The superiority, the ascendance, of the Lamb over the Wolf was undeniable. I imagined that something extraordinary had happened to the latter that reversed, even if only for now, the hierarchy between the two of them.
“He didn’t read anything. I explained the rules to El Quemado little by little, very patiently!” I said.

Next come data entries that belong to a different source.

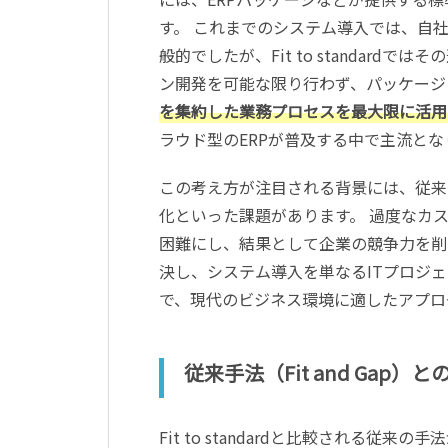
す。 これまでのシステム導入では、自
般的でしたが、Fit to standar
ン開発を可能な限り行わず、パッケージ
を集約した業務プロセスを最大限に活用
ラウド型のERPが普及する中で主流と
この考え方が注目される背景には、従来
化といった課題があります。 過度なカ
困難にし、結果として企業の競争力を削ぐ原因
決し、システム導入を単なるITプロジ
で、現代のビジネス環境に適したアプロ
従来手法（Fit and Gap）
Fit to standardと比較される従来の手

“But then he read them. He photocopied the rules and at night, at the bar, he went over them underlining the parts that he thought were most interesting. I thought he was studying to get his driver’s license; he said no, it was the rules of your game.”
“Photocopied?”
The Wolf and the Lamb nodded.
I was surprised, because I knew I hadn’t lent the rules to anyone. There were two possibilities: either they were wrong and they had misunderstood El Quemado or El Quemado had told them the first thing that came into his head to get rid of them, or they were right and El Quemado, without my permission, had taken the original to photocopy it, putting it back the next day. As the Wolf and the Lamb moved on to a discussion of other matters (how nice the room was, how comfortable, how much it cost per night, the things they would do in a place like this instead of wasting time on “a puzzle,” etc.), I pondered how likely it really was that El Quemado had taken the rules and, the next day, having photocopied them, returned them to the box. It was impossible. Except for last night, he was always wearing a T-shirt, usually a ragged one, and shorts or long pants that left no room to hide a booklet even half the size of the Third Reich manual. In addition, he was always escorted in and out by me, and if it was naturally difficult to ascribe ulterior motives to El Quemado, it was even harder for me to believe that I would have overlooked a change, no matter how small—a telltale bulge!—in El Quemado’s appearance between his arrival and his departure. The logical conclusion exonerated him; it was materially impossible. At this point I was promptly confronted with a third explanation, at once simple and disturbing: another person, a person from the hotel, using the master key, had been in my room. I could think of only one possible suspect: Frau Else’s husband.